● Exercise instructions:
Search the records for the string "personalizada", then copy each line where it appears.

(Stored items from a collection)
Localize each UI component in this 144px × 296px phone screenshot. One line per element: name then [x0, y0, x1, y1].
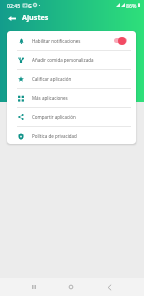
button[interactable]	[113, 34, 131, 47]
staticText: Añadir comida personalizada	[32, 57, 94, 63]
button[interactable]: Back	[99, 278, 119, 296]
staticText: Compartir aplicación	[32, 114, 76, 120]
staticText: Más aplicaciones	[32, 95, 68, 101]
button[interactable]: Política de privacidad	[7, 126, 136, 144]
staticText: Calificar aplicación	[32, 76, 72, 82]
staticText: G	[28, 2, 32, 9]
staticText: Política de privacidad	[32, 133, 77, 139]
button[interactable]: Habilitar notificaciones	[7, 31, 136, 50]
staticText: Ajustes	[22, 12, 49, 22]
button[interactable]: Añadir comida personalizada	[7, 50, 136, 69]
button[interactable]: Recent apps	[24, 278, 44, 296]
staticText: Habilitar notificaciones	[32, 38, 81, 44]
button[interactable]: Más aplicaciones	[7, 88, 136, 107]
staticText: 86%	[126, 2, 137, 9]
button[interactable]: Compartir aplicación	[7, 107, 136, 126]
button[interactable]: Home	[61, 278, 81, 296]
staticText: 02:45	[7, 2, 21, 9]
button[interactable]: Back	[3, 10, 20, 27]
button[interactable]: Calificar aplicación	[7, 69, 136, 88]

--

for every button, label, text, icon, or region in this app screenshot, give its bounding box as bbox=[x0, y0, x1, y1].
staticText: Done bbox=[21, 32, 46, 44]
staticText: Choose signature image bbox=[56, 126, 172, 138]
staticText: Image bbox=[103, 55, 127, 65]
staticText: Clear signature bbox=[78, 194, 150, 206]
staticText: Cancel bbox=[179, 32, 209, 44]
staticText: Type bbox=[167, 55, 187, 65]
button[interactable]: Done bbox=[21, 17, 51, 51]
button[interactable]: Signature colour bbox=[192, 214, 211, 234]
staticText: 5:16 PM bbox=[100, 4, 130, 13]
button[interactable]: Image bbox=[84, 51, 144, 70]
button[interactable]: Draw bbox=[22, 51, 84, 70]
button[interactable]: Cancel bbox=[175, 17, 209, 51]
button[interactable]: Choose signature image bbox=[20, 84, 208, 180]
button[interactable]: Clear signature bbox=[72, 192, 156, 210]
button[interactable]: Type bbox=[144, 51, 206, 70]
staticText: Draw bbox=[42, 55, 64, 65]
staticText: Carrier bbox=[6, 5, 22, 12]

● Response to the task:
staticText: Añadir comida personalizada	[32, 57, 94, 63]
button[interactable]: Añadir comida personalizada	[7, 50, 136, 69]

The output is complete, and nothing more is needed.